### EXERCISE PROMPT
For the data below, retype word for word the lines from the one containing "Garden City, ID" through the one containing "er Black Baroque"; drop the pictures.

======== DATA

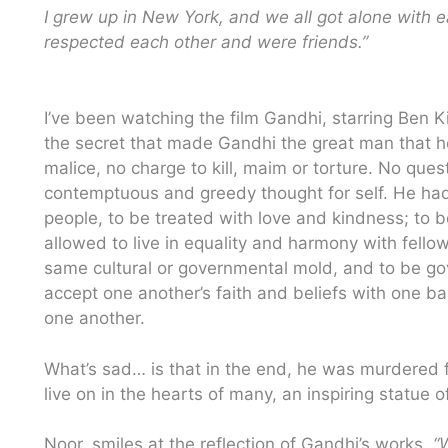
I grew up in New York, and we all got alone with 
respected each other and were friends.”
I’ve been watching the film Gandhi, starring Ben Kings
the secret that made Gandhi the great man that h
malice, no charge to kill, maim or torture. No que
contemptuous and greedy thought for self. He had 
people, to be treated with love and kindness; to 
allowed to live in equality and harmony with fello
same cultural or governmental mold, and to be gove
accept one another’s faith and beliefs with one ba
one another.
What’s sad… is that in the end, he was murdered fo
live on in the hearts of many, an inspiring statue of 
Noor, smiles at the reflection of Gandhi’s works,
“W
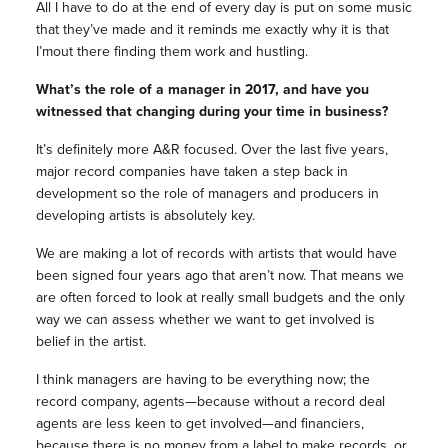
All I have to do at the end of every day is put on some music
that they’ve made and it reminds me exactly why it is that
I’mout there finding them work and hustling.
What’s the role of a manager in 2017, and have you
witnessed that changing during your time in business?
It’s definitely more A&R focused. Over the last five years,
major record companies have taken a step back in
development so the role of managers and producers in
developing artists is absolutely key.
We are making a lot of records with artists that would have
been signed four years ago that aren’t now. That means we
are often forced to look at really small budgets and the only
way we can assess whether we want to get involved is
belief in the artist.
I think managers are having to be everything now; the
record company, agents—because without a record deal
agents are less keen to get involved—and financiers,
because there is no money from a label to make records, or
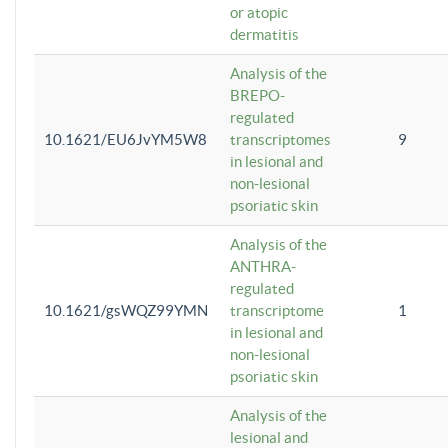
or atopic
dermatitis
Analysis of the
BREPO-
regulated
10.1621/EU6JvYM5W8
transcriptomes
9
in lesional and
non-lesional
psoriatic skin
Analysis of the
ANTHRA-
regulated
10.1621/gsWQZ99YMN
transcriptome
1
in lesional and
non-lesional
psoriatic skin
Analysis of the
lesional and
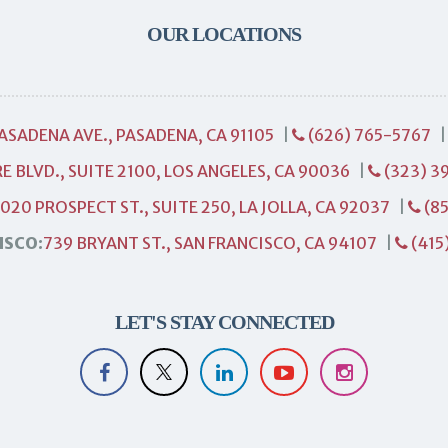
OUR LOCATIONS
PASADENA AVE., PASADENA, CA 91105
|
(626) 765-5767
E BLVD., SUITE 2100, LOS ANGELES, CA 90036
|
(323) 3
1020 PROSPECT ST., SUITE 250, LA JOLLA, CA 92037
|
(85
ISCO:
739 BRYANT ST., SAN FRANCISCO, CA 94107
|
(415
LET'S STAY CONNECTED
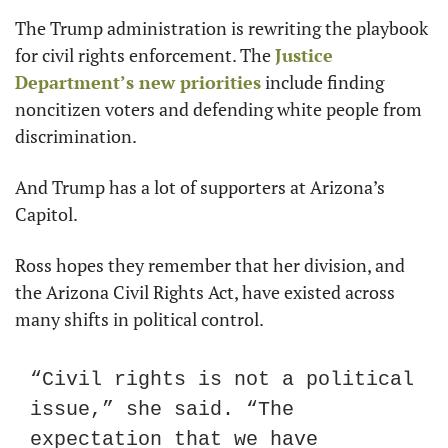
The Trump administration is rewriting the playbook 
for civil rights enforcement. The 
Justice 
Department’s new priorities
 include finding 
noncitizen voters and defending white people from 
discrimination.
And Trump has a lot of supporters at Arizona’s 
Capitol.
Ross hopes they remember that her division, and 
the Arizona Civil Rights Act, have existed across 
many shifts in political control.
“Civil rights is not a political 
issue,” she said. “The 
expectation that we have 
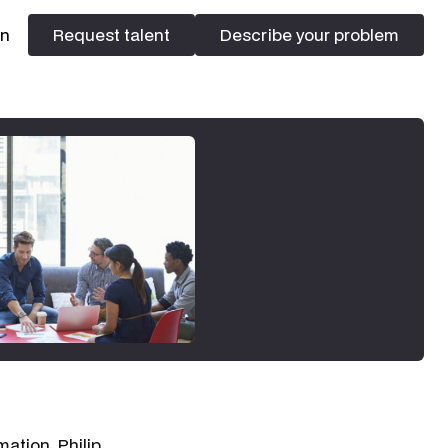
In
Request talent
Describe your problem
Request talent
Describe your problem
rmation,
Philip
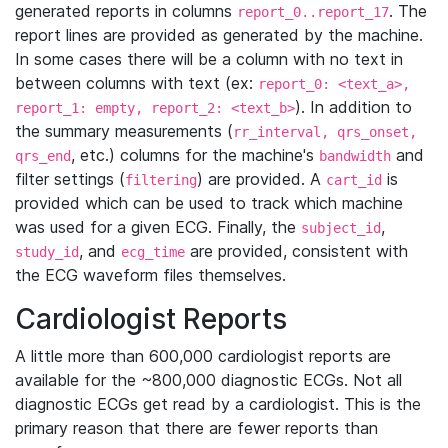
generated reports in columns
. The
report_0..report_17
report lines are provided as generated by the machine.
In some cases there will be a column with no text in
between columns with text (ex:
report_0: <text_a>,
). In addition to
report_1: empty, report_2: <text_b>
the summary measurements (
rr_interval, qrs_onset,
, etc.) columns for the machine's
and
qrs_end
bandwidth
filter settings (
) are provided. A
is
filtering
cart_id
provided which can be used to track which machine
was used for a given ECG. Finally, the
,
subject_id
, and
are provided, consistent with
study_id
ecg_time
the ECG waveform files themselves.
Cardiologist Reports
A little more than 600,000 cardiologist reports are
available for the ~800,000 diagnostic ECGs. Not all
diagnostic ECGs get read by a cardiologist. This is the
primary reason that there are fewer reports than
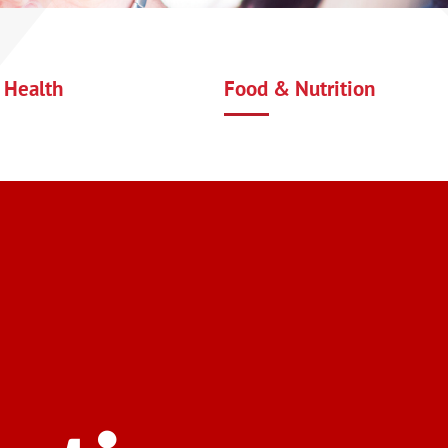
 Health
Food & Nutrition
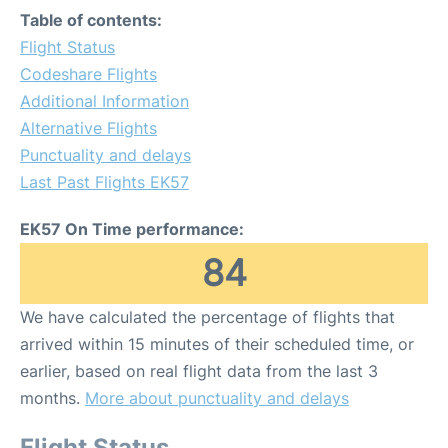
Table of contents:
Flight Status
Codeshare Flights
Additional Information
Alternative Flights
Punctuality and delays
Last Past Flights EK57
EK57 On Time performance:
84
We have calculated the percentage of flights that
arrived within 15 minutes of their scheduled time, or
earlier, based on real flight data from the last 3
months.
More about punctuality and delays
Flight Status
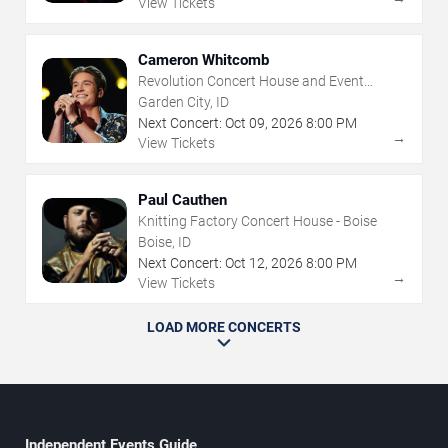
View Tickets
Cameron Whitcomb
Revolution Concert House and Event
Center
Garden City, ID
Next Concert:
Oct
09
,
2026
8:00 PM
→
View Tickets
Paul Cauthen
Knitting Factory Concert House - Boise
Boise, ID
Next Concert:
Oct
12
,
2026
8:00 PM
→
View Tickets
LOAD MORE CONCERTS
Independent Events Guide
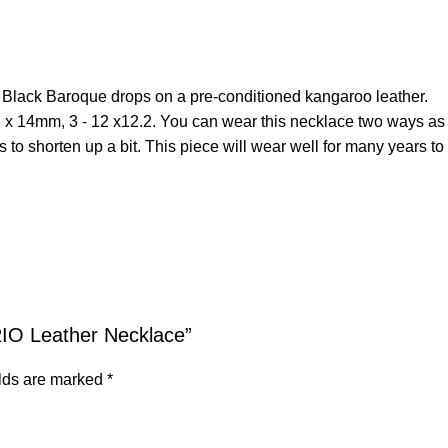
er Black Baroque drops on a pre-conditioned kangaroo leather.
2 x 14mm, 3 - 12 x12.2. You can wear this necklace two ways as pi
 to shorten up a bit. This piece will wear well for many years t
RIO Leather Necklace”
elds are marked
*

================

### PROBLEM SOLUTION
Garden City, ID
Next Concert:
Oct
09
,
2026
8:00 PM
→
View Tickets
Paul Cauthen
Knitting Factory Concert House - Boise
Boise, ID
Next Concert:
Oct
12
,
2026
8:00 PM
→
View Tickets
LOAD MORE CONCERTS
Independent Events Guide
er Black Baroque drops on a pre-conditioned kangaroo leather.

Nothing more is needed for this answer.